Working with Beta-readers

So two months ago, I finished a draft for my next novel, DOWN A DARK RIVER, about an inspector at Scotland Yard named Michael Corravan. It is set in the spring of 1878, mere months after a bribery and fraud scandal has put three Senior Inspectors in jail, and the Yard is viewed with suspicion by the press and the public alike. One morning, a murdered young woman, the daughter of a wealthy judge in Mayfair, is found floating down the Thames in a lighter boat. 

I sent it to my agent Josh, who said: “It’s amazing! I love it! The history, the suspense, the inspector! But, Karen, it’s 136,000 words long!” This genre of police procedural, he explained, usually runs about 100K—and if it’s historical, you can get a way with a little longer.

I know I tend to overwrite that first draft; I “write my way in” to a book and have to chop out the first chapter or two. Or seven. (As in the case of my first novel.) Much of that is back story, which is necessary to keep in my brain, but not necessary to keep in the manuscript. The comments about my first novel, A LADY IN THE SMOKE, included that it was well written but at times a bit slow, a bit wordy. So I believed him. I promised to do what I could and hung up the phone.

36,000 words? One-quarter of the book?! It’s like going on an all-lettuce diet. Painful. 

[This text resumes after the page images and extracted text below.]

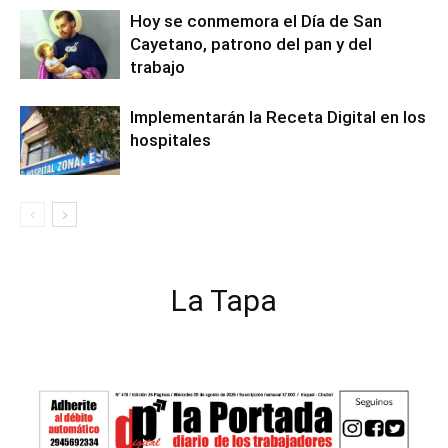
Hoy se conmemora el Día de San
Cayetano, patrono del pan y del
trabajo
Implementarán la Receta Digital en los
hospitales
La Tapa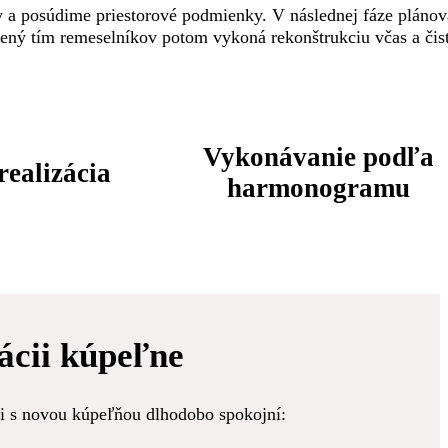
y a posúdime priestorové podmienky. V následnej fáze plánov
kúsený tím remeselníkov potom vykoná rekonštrukciu včas a či
Vykonávanie podľa
realizácia
harmonogramu
vácii kúpeľne
oli s novou kúpeľňou dlhodobo spokojní: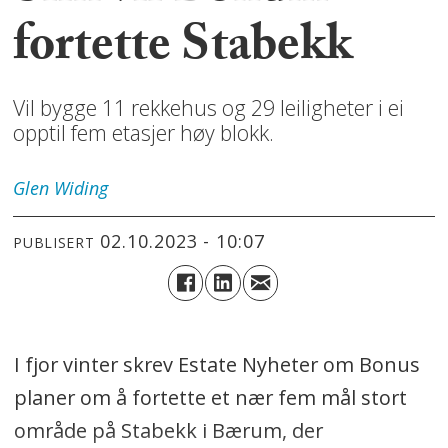
fortette Stabekk
Vil bygge 11 rekkehus og 29 leiligheter i ei
opptil fem etasjer høy blokk.
Glen
Widing
02.10.2023 - 10:07
PUBLISERT
I fjor vinter skrev Estate Nyheter om Bonus
planer om å fortette et nær fem mål stort
område på Stabekk i Bærum, der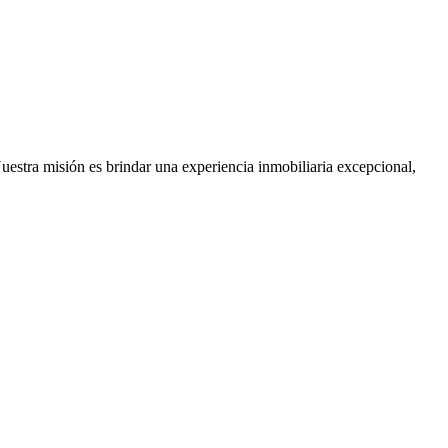
Nuestra misión es brindar una experiencia inmobiliaria excepcional,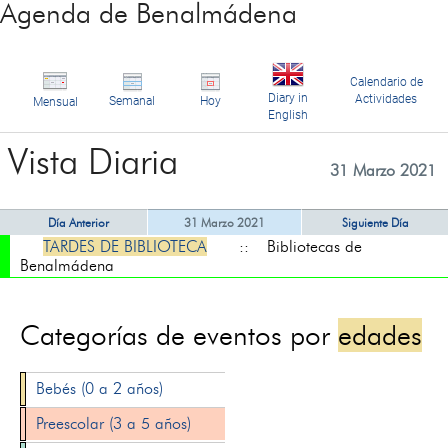
Agenda de Benalmádena
Calendario de
Diary in
Actividades
Semanal
Hoy
Mensual
English
Vista Diaria
31 Marzo 2021
Día Anterior
31 Marzo 2021
Siguiente Día
TARDES DE BIBLIOTECA
:: Bibliotecas de
Benalmádena
Categorías de eventos por
edades
Bebés (0 a 2 años)
Preescolar (3 a 5 años)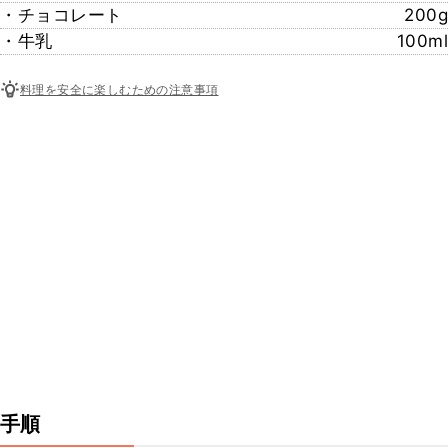
・チョコレート
200g
・牛乳
100ml
料理を安全に楽しむための注意事項
手順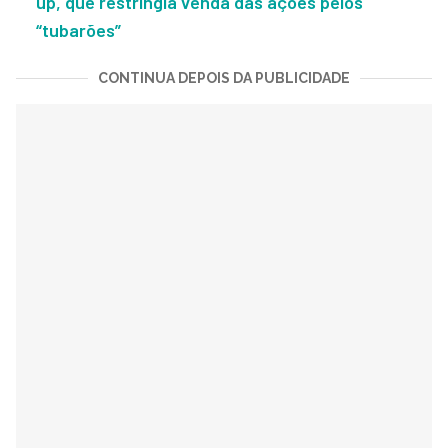
up, que restringia venda das ações pelos
“tubarões”
CONTINUA DEPOIS DA PUBLICIDADE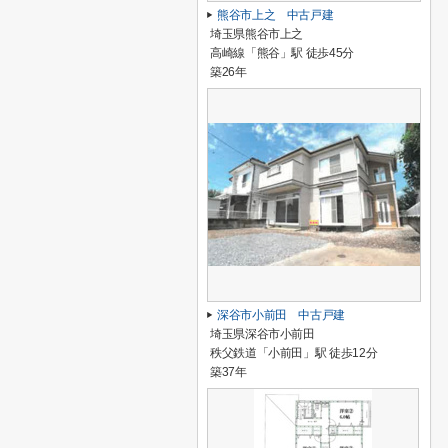
熊谷市上之 中古戸建
埼玉県熊谷市上之
高崎線「熊谷」駅 徒歩45分
築26年
深谷市小前田 中古戸建
埼玉県深谷市小前田
秩父鉄道「小前田」駅 徒歩12分
築37年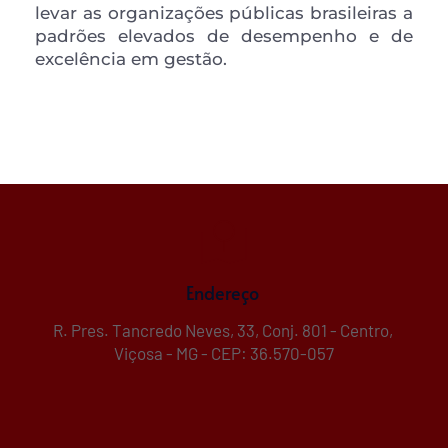
levar as organizações públicas brasileiras a 
padrões elevados de desempenho e de 
excelência em gestão.
Endereço 
R. Pres. Tancredo Neves, 33, Conj. 801 - Centro, 
Viçosa - MG - CEP: 36.570-057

Among the many lessons I learned from my first book was the value of giving it to readers who come cold to a manuscript. So I reached out. Six people agreed to read the book: a friend who has published four books and has her fifth coming out; a professor of Victorian literature; two friends who read widely across every genre; my sister, who is a former humanities teacher and likes to scribble in margins; and a museum curator/archivist in California who was incredibly supportive of LADY. All of them asked me what kind of feedback would be most helpful, so I wrote a cover letter, which for most included this paragraph: 

Dear Reader (just like in Jane Eyre): The kindest and most helpful comment you can make is, I’m getting bored. Because if you are, a potential editor definitely will be. Tell me where your mind wanders because that’s where my cuts will begin. Tell me any time your brain “stops” you and pulls you out of the story. You can just make a quick note: “She wouldn’t say this.” “Why is he angry?” “Feels too modern.” “Wait, didn’t he say he was 19 before?” “Who’s this character? Can’t remember.” “This feels like an info dump.” “You’ve used this word three times in a row.” That is usually all I need to take a closer, directed look at a particular passage. 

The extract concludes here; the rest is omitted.